CN109033834A - A kind of malware detection method based on file association relationship - Google Patents
A kind of malware detection method based on file association relationship Download PDFInfo
- Publication number
- CN109033834A CN109033834A CN201810781731.2A CN201810781731A CN109033834A CN 109033834 A CN109033834 A CN 109033834A CN 201810781731 A CN201810781731 A CN 201810781731A CN 109033834 A CN109033834 A CN 109033834A
- Authority
- CN
- China
- Prior art keywords
- paper sample
- label
- sample
- node
- file
- Prior art date
- Legal status (The legal status is an assumption and is not a legal conclusion. Google has not performed a legal analysis and makes no representation as to the accuracy of the status listed.)
- Pending
Links
Classifications
-
- G—PHYSICS
- G06—COMPUTING; CALCULATING OR COUNTING
- G06F—ELECTRIC DIGITAL DATA PROCESSING
- G06F21/00—Security arrangements for protecting computers, components thereof, programs or data against unauthorised activity
- G06F21/50—Monitoring users, programs or devices to maintain the integrity of platforms, e.g. of processors, firmware or operating systems
- G06F21/55—Detecting local intrusion or implementing counter-measures
- G06F21/56—Computer malware detection or handling, e.g. anti-virus arrangements
- G06F21/562—Static detection
Abstract
The invention discloses a kind of malware detection methods propagated based on label, using Coexistence as the incidence relation between paper sample, Jaccard similarity algorithm has been used to measure the similarity between paper sample, the k neighbour by choosing each paper sample constructs the incidence relation figure of paper sample as adjacent node.Label propagation algorithm is the semi-supervised learning algorithm based on figure that a kind of label information by marked node passes to unmarked node.On the basis of file association figure, learn the label information of unmarked paper sample using label propagation algorithm, finds Malware sample.
Description
Technical field
The present invention relates to a kind of malware detection method based on file association relationship, especially file unique characteristics to lack
Lose and in related information situation abundant.
Background technique
The fast development of Malware programming technique proposes huge challenge to computer and network security.Cause
This, anti-virus enterprise and market in urgent need develop new effective method and frame and protect use to cope with the viral threat of update
Family.Existing bogusware intelligent testing technology mainly using paper sample as single individual, analyzes extraction document sample
Feature, such as API Calls sequence, instruction sequence and string of binary characters etc., then maintenance data mining algorithm, such as simple pattra leaves
This, support vector machines etc. carry out viral diagnosis.However the incidence relation between paper sample implies a large amount of valuable information,
The incidence relation for ignoring them to analyze and detect Malware with certain limitation.The present invention is closed between paper sample
The angle of system is set out, and incidence relation and relationship type between paper sample are studied, and it is soft to propose the malice propagated based on label
Part detection model.
Summary of the invention
The technical problem to be solved by the present invention is to provide one kind and lack and related information feelings abundant in file unique characteristics
Under condition, a kind of malware detection method based on file association relationship.

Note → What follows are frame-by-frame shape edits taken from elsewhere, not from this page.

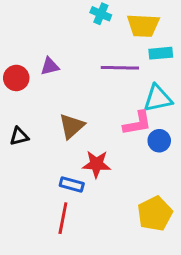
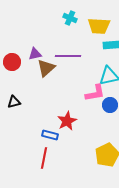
purple line: (120, 68) -> (68, 56), moved
brown triangle: (72, 126) -> (46, 68), moved
red star: (96, 164) -> (67, 121), turned -30

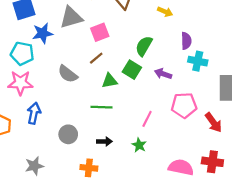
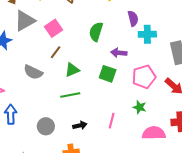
green square: (132, 70) -> (108, 74), moved
pink line: (147, 119) -> (112, 121), moved
green star: (139, 145) -> (140, 107), moved

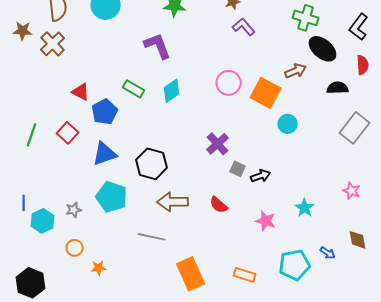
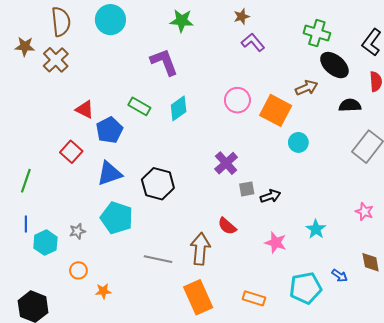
green line: (32, 135) -> (26, 181), moved
gray square: (238, 169) -> (247, 189), turned -35
brown arrow: (173, 202) -> (200, 249), moved, turned 96

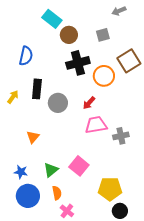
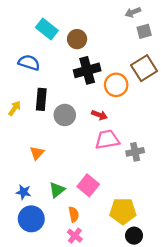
cyan rectangle: (52, 19) -> (47, 29), moved
gray square: (103, 35) -> (144, 31), moved
blue semicircle: (26, 56) -> (29, 63), turned -84
red arrow: (89, 103) -> (99, 115), turned -112
orange semicircle: (57, 193) -> (74, 214), moved

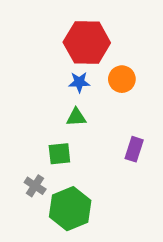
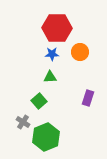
green square: (59, 154) -> (39, 101), turned -35

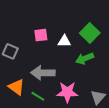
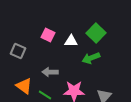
pink square: (41, 35) -> (48, 35), turned 32
gray arrow: (43, 73) -> (50, 72), size x0.7

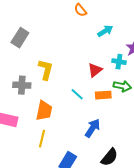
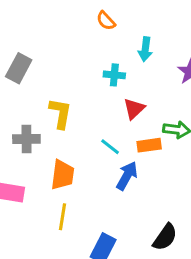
cyan arrow: (105, 31) -> (145, 49), turned 133
cyan cross: (119, 62) -> (114, 75), moved
blue arrow: (92, 128) -> (127, 176), moved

In order to solve the above technical problems, the technical solution adopted by the present invention is that, it is constructed according to the Coexistence of paper sample
The incidence relation figure of paper sample, and predict the label of paper sample to detect Malware sample according to label propagation algorithm.

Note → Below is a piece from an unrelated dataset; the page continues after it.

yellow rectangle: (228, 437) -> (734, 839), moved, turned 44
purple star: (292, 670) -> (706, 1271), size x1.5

Wherein, the incidence relation figure that paper sample is constructed according to the Coexistence of paper sample, using Coexistence conduct
Incidence relation between paper sample measures the similarity between paper sample with Jaccard similarity algorithm, herein
On the basis of the incidence relation figure of paper sample is constructed as adjacent node by choosing the preceding k neighbour of each paper sample.

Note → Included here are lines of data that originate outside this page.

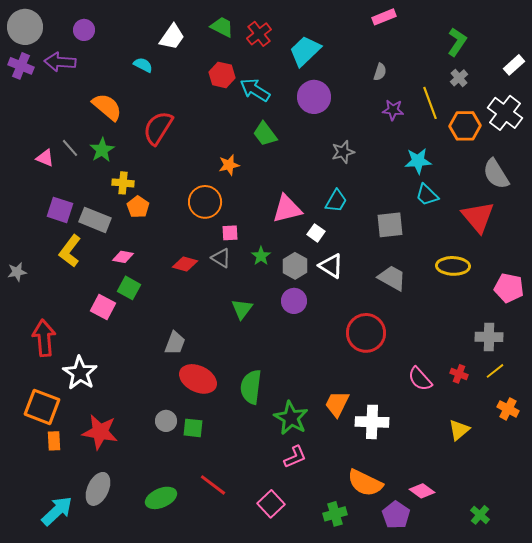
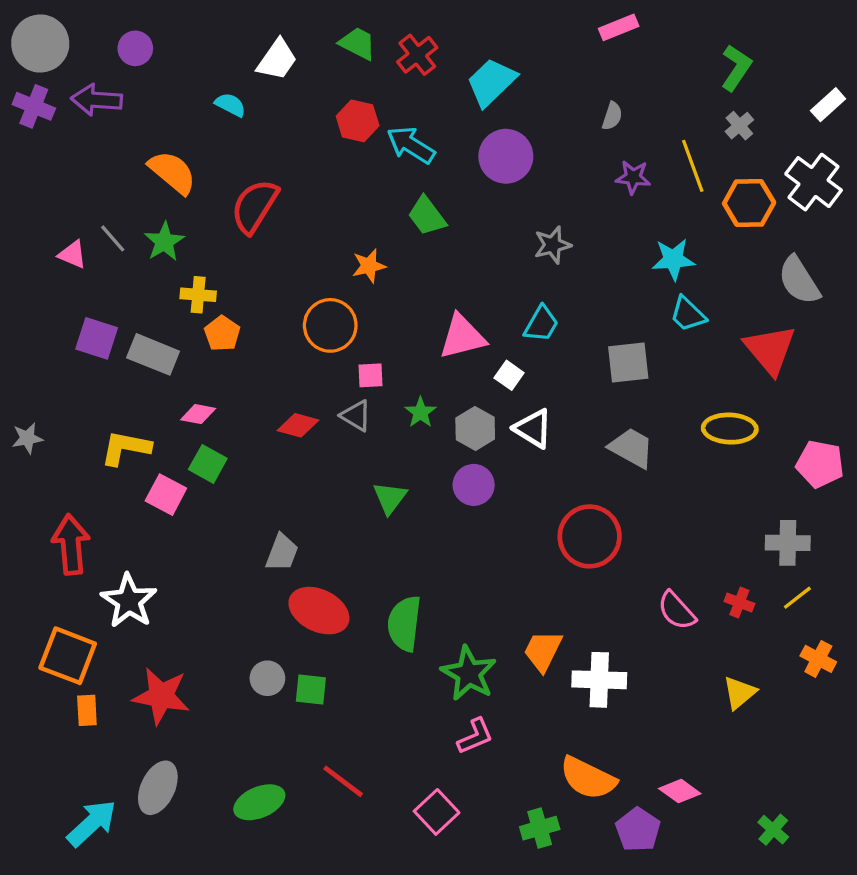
yellow L-shape: (70, 251) -> (126, 448), moved, turned 64

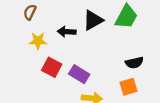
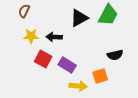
black arrow: (67, 32) -> (54, 37), moved
orange square: (129, 87) -> (100, 76), moved

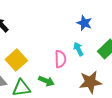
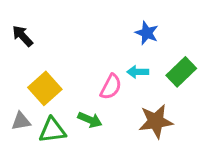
cyan arrow: (78, 49) -> (138, 72), turned -64
pink semicircle: (60, 59) -> (111, 87), turned 30

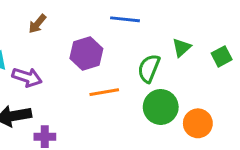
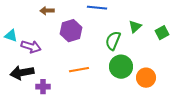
brown arrow: (37, 24) -> (47, 11), moved, turned 48
orange line: (104, 92) -> (79, 70), moved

Preferably, the label propagation algorithm is that the label information of marked node is passed to unmarked node with pre-
Survey the label of unmarked node.
In the present invention, by the degree of coexisting between paper sample as the standard for measuring paper sample similarity, with this
Construct paper sample associated diagram.Defining file association figure is G=(V, E, W), and wherein V is the collection for representing the node of paper sample
It closes, E is the set of paper sample relationships between nodes, e (vi,vj)∈E,vi,vj∈ V indicates that there are a line connecting node viWith
vj, W is the set of each edge weight, i.e., each element is the similarity between corresponding two nodes.If CiFor node viIt is corresponding
File fiExisting terminal set.Here we measure the degree of coexisting of two files with Jaccard similarity, and formula is such as
Under:
Wherein, | C | it is the size of set C, i.e. total number of terminals existing for file.As can be seen that the value for degree of coexisting is one
A number between 0 and 1." 0 " indicates do not have Coexistence between two files, i.e., is never stored in same terminal simultaneously
On;Conversely, " 1 " then indicates that there are complete Coexistences between two files, there are certain dependences for possible two files.
In practical applications, paper sample and its co-existence information are collected from actual user client, acquisition
All paper samples and co-existence information is unrealistic, infeasible between them, therefore we only acquire suspicious file
The Coexistence of sample and marked file, which results in the loss of Coexistence between unmarked paper sample.In this chapter
In, we estimate the similarity between unmarked file using the Coexistence of unmarked file and marked file.Enable MiFor
Unmarked file fiThe set of the marked sample coexisted, then unmarked file fiAnd fjSimilarity are as follows:
In the present invention, file association relational graph is constructed using the construction strategy of k neighbour's figure, if paper sample fiIt is text
Part fjK neighbour, then connect them with a line, and the weight on side be both similarity.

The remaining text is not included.